- [Problem details]: All lines up to and including the one that contains "Podcast (610, 349)" are to be transcribed exactly, starting from the first line of the records.

*** Records to process ***

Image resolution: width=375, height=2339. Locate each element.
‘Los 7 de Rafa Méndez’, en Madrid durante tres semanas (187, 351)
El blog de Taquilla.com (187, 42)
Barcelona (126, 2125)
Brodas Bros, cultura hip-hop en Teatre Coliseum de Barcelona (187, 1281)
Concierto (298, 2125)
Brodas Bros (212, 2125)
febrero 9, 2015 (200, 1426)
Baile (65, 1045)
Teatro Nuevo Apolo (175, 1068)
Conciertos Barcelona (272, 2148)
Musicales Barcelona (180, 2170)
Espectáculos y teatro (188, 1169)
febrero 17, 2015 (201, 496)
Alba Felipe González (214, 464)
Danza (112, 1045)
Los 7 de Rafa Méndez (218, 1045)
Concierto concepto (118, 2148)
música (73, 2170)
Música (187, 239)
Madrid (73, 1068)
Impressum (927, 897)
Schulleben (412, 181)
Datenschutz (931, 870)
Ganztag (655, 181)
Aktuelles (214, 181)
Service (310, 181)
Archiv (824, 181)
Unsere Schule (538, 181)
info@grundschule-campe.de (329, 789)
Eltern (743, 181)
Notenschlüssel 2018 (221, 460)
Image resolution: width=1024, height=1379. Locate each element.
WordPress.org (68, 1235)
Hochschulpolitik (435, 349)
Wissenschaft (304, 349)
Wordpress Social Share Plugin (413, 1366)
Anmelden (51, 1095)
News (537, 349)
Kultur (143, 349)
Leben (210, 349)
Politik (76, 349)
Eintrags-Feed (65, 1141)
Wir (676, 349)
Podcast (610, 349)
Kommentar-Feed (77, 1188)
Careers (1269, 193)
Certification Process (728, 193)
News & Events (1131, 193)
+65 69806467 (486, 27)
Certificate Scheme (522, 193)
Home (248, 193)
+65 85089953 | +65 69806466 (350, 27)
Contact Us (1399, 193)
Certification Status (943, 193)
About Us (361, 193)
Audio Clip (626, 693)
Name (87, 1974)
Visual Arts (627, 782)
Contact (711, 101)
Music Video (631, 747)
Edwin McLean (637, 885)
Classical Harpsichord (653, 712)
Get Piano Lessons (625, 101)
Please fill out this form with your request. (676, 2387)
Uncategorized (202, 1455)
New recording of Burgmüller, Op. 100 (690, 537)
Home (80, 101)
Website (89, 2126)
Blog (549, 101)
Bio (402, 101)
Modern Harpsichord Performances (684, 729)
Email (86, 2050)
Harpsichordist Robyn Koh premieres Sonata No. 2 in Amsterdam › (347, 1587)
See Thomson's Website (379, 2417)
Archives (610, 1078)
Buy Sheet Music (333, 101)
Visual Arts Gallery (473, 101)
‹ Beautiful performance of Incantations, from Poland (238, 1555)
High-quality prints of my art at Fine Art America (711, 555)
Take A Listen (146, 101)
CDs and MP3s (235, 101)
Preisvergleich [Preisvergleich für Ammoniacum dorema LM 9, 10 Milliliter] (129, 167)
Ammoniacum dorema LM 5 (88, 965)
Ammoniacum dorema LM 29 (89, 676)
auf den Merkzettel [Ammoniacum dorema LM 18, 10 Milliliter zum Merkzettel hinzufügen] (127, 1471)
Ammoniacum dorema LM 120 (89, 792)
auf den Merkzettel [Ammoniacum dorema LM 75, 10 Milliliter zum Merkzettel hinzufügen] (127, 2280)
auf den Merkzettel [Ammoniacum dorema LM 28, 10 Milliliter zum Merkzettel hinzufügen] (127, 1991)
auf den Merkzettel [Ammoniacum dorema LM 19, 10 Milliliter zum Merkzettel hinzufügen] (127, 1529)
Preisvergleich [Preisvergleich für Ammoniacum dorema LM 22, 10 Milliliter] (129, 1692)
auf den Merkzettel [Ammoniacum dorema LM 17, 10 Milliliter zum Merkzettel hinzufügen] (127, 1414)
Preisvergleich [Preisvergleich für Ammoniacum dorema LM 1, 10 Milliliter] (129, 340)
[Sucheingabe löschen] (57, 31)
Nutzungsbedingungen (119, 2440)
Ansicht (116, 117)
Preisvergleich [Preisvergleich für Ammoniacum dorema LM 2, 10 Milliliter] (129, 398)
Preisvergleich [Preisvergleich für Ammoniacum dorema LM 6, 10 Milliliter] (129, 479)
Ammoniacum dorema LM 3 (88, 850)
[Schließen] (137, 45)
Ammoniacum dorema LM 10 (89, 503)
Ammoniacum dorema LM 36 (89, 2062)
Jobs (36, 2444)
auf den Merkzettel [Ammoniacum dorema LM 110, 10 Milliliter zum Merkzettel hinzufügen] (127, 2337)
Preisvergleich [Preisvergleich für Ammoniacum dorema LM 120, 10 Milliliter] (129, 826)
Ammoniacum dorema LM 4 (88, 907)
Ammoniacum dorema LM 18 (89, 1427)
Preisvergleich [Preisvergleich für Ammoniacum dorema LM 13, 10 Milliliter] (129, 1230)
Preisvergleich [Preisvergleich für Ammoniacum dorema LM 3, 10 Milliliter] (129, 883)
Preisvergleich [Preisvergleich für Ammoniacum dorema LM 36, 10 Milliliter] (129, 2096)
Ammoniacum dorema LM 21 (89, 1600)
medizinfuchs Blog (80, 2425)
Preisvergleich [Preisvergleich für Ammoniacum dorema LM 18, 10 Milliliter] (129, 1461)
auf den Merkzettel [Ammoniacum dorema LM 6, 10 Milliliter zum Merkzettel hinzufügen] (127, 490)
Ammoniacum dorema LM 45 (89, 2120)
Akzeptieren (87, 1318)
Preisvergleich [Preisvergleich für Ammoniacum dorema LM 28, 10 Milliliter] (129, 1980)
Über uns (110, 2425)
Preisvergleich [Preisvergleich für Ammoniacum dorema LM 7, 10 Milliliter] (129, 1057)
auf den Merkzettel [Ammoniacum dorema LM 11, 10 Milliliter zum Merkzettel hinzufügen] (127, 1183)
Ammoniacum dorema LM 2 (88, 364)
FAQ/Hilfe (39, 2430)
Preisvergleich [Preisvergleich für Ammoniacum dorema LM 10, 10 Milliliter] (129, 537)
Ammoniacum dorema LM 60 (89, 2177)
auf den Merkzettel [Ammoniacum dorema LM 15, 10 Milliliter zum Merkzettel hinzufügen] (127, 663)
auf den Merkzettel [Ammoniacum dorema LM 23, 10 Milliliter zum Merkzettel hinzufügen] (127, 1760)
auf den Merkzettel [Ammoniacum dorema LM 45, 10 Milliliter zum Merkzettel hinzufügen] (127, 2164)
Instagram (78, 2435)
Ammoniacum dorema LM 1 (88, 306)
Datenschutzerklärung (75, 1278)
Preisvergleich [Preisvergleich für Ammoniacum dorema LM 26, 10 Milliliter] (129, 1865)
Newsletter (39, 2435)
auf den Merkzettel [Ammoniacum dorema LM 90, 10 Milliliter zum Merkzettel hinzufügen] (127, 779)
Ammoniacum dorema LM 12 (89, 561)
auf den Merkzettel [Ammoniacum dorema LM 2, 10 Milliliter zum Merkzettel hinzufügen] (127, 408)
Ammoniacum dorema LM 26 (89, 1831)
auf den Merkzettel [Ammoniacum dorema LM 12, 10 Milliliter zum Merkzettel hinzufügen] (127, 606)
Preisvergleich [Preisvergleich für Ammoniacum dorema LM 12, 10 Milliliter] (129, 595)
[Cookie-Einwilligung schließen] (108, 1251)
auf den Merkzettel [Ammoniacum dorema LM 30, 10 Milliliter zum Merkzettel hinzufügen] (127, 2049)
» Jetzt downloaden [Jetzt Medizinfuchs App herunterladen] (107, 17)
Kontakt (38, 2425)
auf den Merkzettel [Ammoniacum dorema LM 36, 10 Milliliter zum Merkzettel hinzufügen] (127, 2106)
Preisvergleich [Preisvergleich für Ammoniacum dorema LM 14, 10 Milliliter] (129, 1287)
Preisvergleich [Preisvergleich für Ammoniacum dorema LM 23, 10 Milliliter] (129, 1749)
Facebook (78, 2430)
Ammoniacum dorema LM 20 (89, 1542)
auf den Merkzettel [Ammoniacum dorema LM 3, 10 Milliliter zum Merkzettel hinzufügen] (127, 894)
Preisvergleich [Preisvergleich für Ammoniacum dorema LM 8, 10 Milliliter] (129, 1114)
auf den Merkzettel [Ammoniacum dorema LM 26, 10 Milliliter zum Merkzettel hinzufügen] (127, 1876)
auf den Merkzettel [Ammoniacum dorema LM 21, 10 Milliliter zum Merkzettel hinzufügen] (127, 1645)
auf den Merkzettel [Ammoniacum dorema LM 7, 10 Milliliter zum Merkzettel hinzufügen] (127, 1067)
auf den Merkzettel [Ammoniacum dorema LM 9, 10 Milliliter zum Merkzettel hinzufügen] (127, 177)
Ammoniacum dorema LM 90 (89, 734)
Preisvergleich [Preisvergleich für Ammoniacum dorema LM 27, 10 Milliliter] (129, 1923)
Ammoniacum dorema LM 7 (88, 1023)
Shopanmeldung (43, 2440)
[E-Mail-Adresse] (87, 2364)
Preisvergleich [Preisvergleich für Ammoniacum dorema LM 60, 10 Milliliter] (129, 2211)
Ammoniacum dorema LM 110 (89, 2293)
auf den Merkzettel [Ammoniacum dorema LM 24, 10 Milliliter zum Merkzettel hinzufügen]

*** End of Records to process ***

- [Answer box]:
Image resolution: width=375, height=2339. Locate each element.
‘Los 7 de Rafa Méndez’, en Madrid durante tres semanas (187, 351)
El blog de Taquilla.com (187, 42)
Barcelona (126, 2125)
Brodas Bros, cultura hip-hop en Teatre Coliseum de Barcelona (187, 1281)
Concierto (298, 2125)
Brodas Bros (212, 2125)
febrero 9, 2015 (200, 1426)
Baile (65, 1045)
Teatro Nuevo Apolo (175, 1068)
Conciertos Barcelona (272, 2148)
Musicales Barcelona (180, 2170)
Espectáculos y teatro (188, 1169)
febrero 17, 2015 (201, 496)
Alba Felipe González (214, 464)
Danza (112, 1045)
Los 7 de Rafa Méndez (218, 1045)
Concierto concepto (118, 2148)
música (73, 2170)
Música (187, 239)
Madrid (73, 1068)
Impressum (927, 897)
Schulleben (412, 181)
Datenschutz (931, 870)
Ganztag (655, 181)
Aktuelles (214, 181)
Service (310, 181)
Archiv (824, 181)
Unsere Schule (538, 181)
info@grundschule-campe.de (329, 789)
Eltern (743, 181)
Notenschlüssel 2018 (221, 460)
Image resolution: width=1024, height=1379. Locate each element.
WordPress.org (68, 1235)
Hochschulpolitik (435, 349)
Wissenschaft (304, 349)
Wordpress Social Share Plugin (413, 1366)
Anmelden (51, 1095)
News (537, 349)
Kultur (143, 349)
Leben (210, 349)
Politik (76, 349)
Eintrags-Feed (65, 1141)
Wir (676, 349)
Podcast (610, 349)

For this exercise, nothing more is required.